Canaliculitis is a common encounter in ophthalmic practice but supernumerary puncta and canaliculi (SPC) are rare congenital disorders. In a large series, only 23 patients were diagnosed over the period of 20 years.1 We report a case of canaliculitis which is associated with SPC.
A 59-year-old gentleman presented with painful swelling of the left lower lid for a week, which was associated with epiphora. This was his first episode, and he was asymptomatic prior to this presentation. The swelling was confined to the nasal aspect of the left lower lid (0.5×0.5 mm) with inflamed overlying skin (Figure 1A). Eversion of the lower eyelid revealed two puncta, 0.5 mm apart (Figure 1B). The outer punctum was situated at the normal anatomical position; whereas the inner punctum in the caruncle. Gentle pressure did not result in any regurgitation from the both puncta. The patient was treated with oral cloxacillin 500 mg, 6 hourly for 5 days. The cellulitis subsided after three days. Probing and syringing was performed after one week. The inner punctum had a hard stop with patent lacrimal drainage. The outer punctum had a soft stop with regurgitation of fluid from the same punctum. Dacryocystography confirmed the patency of the inner lower punctum. The outer punctum-canaliculus system was a cul-de-sac (Figure 1C). There were no other abnormalities.
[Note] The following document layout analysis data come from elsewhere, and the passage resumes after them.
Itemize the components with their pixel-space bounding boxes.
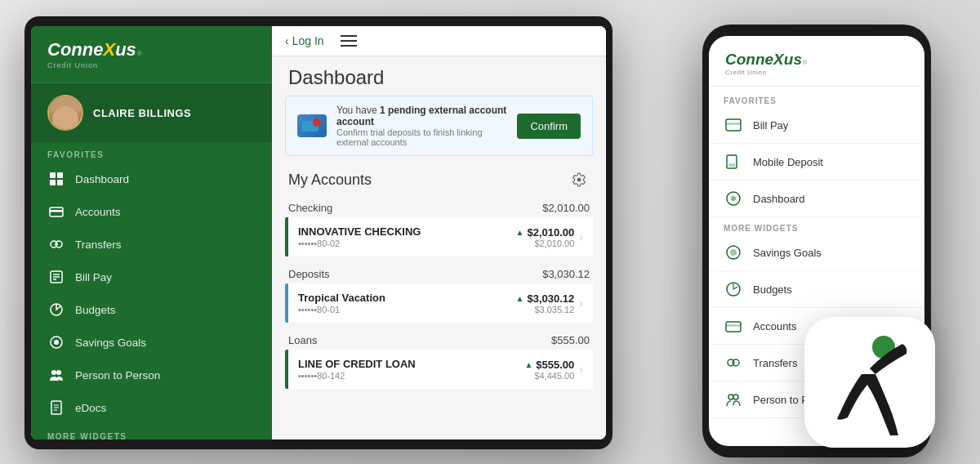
sidebar-item-transfers[interactable]: Transfers — [31, 228, 272, 261]
accounts-section-title: My Accounts — [288, 172, 372, 189]
phone-savings-icon — [724, 243, 743, 262]
sidebar-item-savings[interactable]: Savings Goals — [31, 326, 272, 359]
avatar — [47, 95, 83, 131]
table-row[interactable]: INNOVATIVE CHECKING ••••••80-02 ▲ $2,010… — [285, 217, 593, 257]
svg-point-7 — [56, 241, 62, 248]
budgets-icon — [47, 301, 65, 319]
sidebar-logo: Conne X us ® Credit Union — [31, 26, 272, 83]
tablet-device: Conne X us ® Credit Union CLAIRE BILLING… — [24, 16, 612, 449]
svg-rect-5 — [50, 210, 63, 212]
logo-registered: ® — [137, 50, 142, 57]
account-balance: $555.00 — [536, 359, 574, 371]
phone-nav-mobiledeposit[interactable]: Mobile Deposit — [709, 144, 924, 181]
svg-point-31 — [731, 196, 736, 201]
phone-budgets-icon — [724, 279, 743, 299]
phone-nav-budgets[interactable]: Budgets — [709, 271, 924, 308]
phone-billpay-icon — [724, 115, 743, 135]
tablet-screen: Conne X us ® Credit Union CLAIRE BILLING… — [31, 26, 606, 439]
sidebar-item-label-savings: Savings Goals — [75, 337, 146, 349]
sidebar-item-billpay[interactable]: Bill Pay — [31, 261, 272, 293]
page-title: Dashboard — [272, 56, 606, 96]
phone-section-more: MORE WIDGETS — [709, 217, 924, 234]
phone-nav-label-accounts: Accounts — [753, 320, 796, 332]
sidebar: Conne X us ® Credit Union CLAIRE BILLING… — [31, 26, 272, 439]
sidebar-item-label-transfers: Transfers — [75, 239, 122, 251]
chevron-left-icon: ‹ — [285, 34, 289, 47]
sidebar-section-more: MORE WIDGETS — [31, 424, 272, 439]
gear-button[interactable] — [568, 169, 590, 190]
account-group-checking: Checking $2,010.00 INNOVATIVE CHECKING •… — [285, 195, 593, 257]
app-icon-inner — [817, 329, 923, 435]
sidebar-item-label-dashboard: Dashboard — [75, 173, 129, 185]
phone-nav-dashboard[interactable]: Dashboard — [709, 181, 924, 217]
login-label: Log In — [292, 34, 324, 47]
account-group-header-loans: Loans $555.00 — [285, 328, 593, 350]
account-group-loans: Loans $555.00 LINE OF CREDIT LOAN ••••••… — [285, 328, 593, 389]
account-info: LINE OF CREDIT LOAN ••••••80-142 — [298, 358, 524, 381]
phone-transfers-icon — [724, 353, 743, 373]
phone-mobile-deposit-icon — [724, 152, 743, 172]
sidebar-item-label-billpay: Bill Pay — [75, 271, 112, 283]
account-group-name-loans: Loans — [288, 334, 317, 346]
logo-subtitle: Credit Union — [47, 61, 256, 69]
phone-p2p-icon — [724, 390, 743, 409]
hamburger-menu[interactable] — [341, 35, 357, 47]
sidebar-item-dashboard[interactable]: Dashboard — [31, 163, 272, 195]
hamburger-line-1 — [341, 35, 357, 37]
table-row[interactable]: LINE OF CREDIT LOAN ••••••80-142 ▲ $555.… — [285, 350, 593, 389]
confirm-button[interactable]: Confirm — [517, 114, 581, 139]
phone-logo: Conne X us ® Credit Union — [725, 51, 908, 76]
account-group-header-deposits: Deposits $3,030.12 — [285, 261, 593, 283]
svg-rect-1 — [57, 172, 63, 178]
sidebar-item-accounts[interactable]: Accounts — [31, 195, 272, 228]
svg-rect-0 — [50, 172, 56, 178]
phone-nav-label-billpay: Bill Pay — [753, 119, 788, 132]
account-number: ••••••80-02 — [298, 239, 516, 248]
edocs-icon — [47, 399, 65, 417]
account-info: INNOVATIVE CHECKING ••••••80-02 — [298, 225, 516, 248]
phone-nav-billpay[interactable]: Bill Pay — [709, 107, 924, 144]
account-info: Tropical Vacation ••••••80-01 — [298, 292, 516, 315]
sidebar-item-label-accounts: Accounts — [75, 206, 121, 218]
svg-point-39 — [728, 395, 733, 399]
top-bar: ‹ Log In — [272, 26, 606, 56]
sidebar-item-budgets[interactable]: Budgets — [31, 293, 272, 326]
sidebar-item-edocs[interactable]: eDocs — [31, 391, 272, 424]
chevron-right-icon: › — [579, 363, 583, 376]
phone-dashboard-icon — [724, 189, 743, 208]
table-row[interactable]: Tropical Vacation ••••••80-01 ▲ $3,030.1… — [285, 283, 593, 323]
account-group-total-checking: $2,010.00 — [542, 202, 590, 214]
account-group-name-checking: Checking — [288, 202, 332, 214]
phone-nav-label-budgets: Budgets — [753, 283, 792, 296]
hamburger-line-2 — [341, 40, 357, 42]
svg-rect-27 — [726, 123, 741, 125]
account-available: $4,445.00 — [524, 371, 574, 381]
sidebar-item-label-budgets: Budgets — [75, 304, 116, 316]
account-group-header-checking: Checking $2,010.00 — [285, 195, 593, 217]
accounts-header: My Accounts — [272, 164, 606, 195]
transfers-icon — [47, 235, 65, 253]
account-amounts: ▲ $3,030.12 $3,035.12 — [516, 292, 575, 315]
accounts-list: Checking $2,010.00 INNOVATIVE CHECKING •… — [272, 195, 606, 439]
svg-rect-36 — [726, 324, 741, 327]
account-group-deposits: Deposits $3,030.12 Tropical Vacation •••… — [285, 261, 593, 323]
up-arrow-icon: ▲ — [524, 360, 532, 369]
phone-nav-savings[interactable]: Savings Goals — [709, 234, 924, 271]
up-arrow-icon: ▲ — [516, 228, 524, 237]
back-button[interactable]: ‹ Log In — [285, 34, 324, 47]
phone-nav-label-dashboard: Dashboard — [753, 193, 805, 205]
svg-point-40 — [733, 395, 738, 399]
main-content: ‹ Log In Dashboard You — [272, 26, 606, 439]
phone-logo-us: us — [784, 51, 802, 69]
svg-point-16 — [56, 370, 61, 375]
app-icon — [804, 317, 935, 448]
svg-point-33 — [730, 249, 737, 256]
account-group-total-deposits: $3,030.12 — [542, 268, 590, 280]
notification-icon — [297, 114, 327, 137]
account-number: ••••••80-01 — [298, 305, 516, 315]
sidebar-item-p2p[interactable]: Person to Person — [31, 359, 272, 391]
chevron-right-icon: › — [579, 297, 583, 310]
sidebar-section-favorites: FAVORITES — [31, 142, 272, 163]
username: CLAIRE BILLINGS — [93, 107, 191, 119]
phone-logo-registered: ® — [803, 60, 807, 65]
Most SPCs (78%) present with epiphora. Among the 23 patients reported by Satchi et al., none presented with canaliculitis.1 This is the first report of SPC presented with canaliculitis. Sequestration of tear and debris in the cul-de-sac served as nidus for infection. The resultant canaliculitis with its surrounding edema caused obstruction of the lacrimal drainage; hence epiphora.2 Epiphora however, may develop despite patent lacrimal drainage system. The 2-compartment model for lacrimal canalicular drainage of Kakizaki et al., suggested that the muscle of Duverney-Horner may deviate normal flow within the accessory canaliculus and thence transport tears back to the lacrimal tear lake, leading to epiphora.3 The entire lacrimal drainage apparatus is of ectodermal origin. During development, a solid epithelial cord forms in the region of the medial lower eyelid (Figure 2A) and sends projections to form the canaliculi and the nasolacrimal duct (Figure 2B).4 SPC is due to extra out-budding of the solid epithelial cord (Figure 2C). Canalization begins at 4 months of gestation with disintegration of the central ectodermal core, forming lacrimal drainage outflow system. In this case, the extra inner canalicular epithelial bud (nearer to the main epithelial cord) underwent complete canalization and remained connected to the main epithelial cord. The outer canalicular epithelial bud, although its punctum is located at the normal anatomical position, was separated from the main epithelial cord; forming a cul-de-sac (Figure 2D).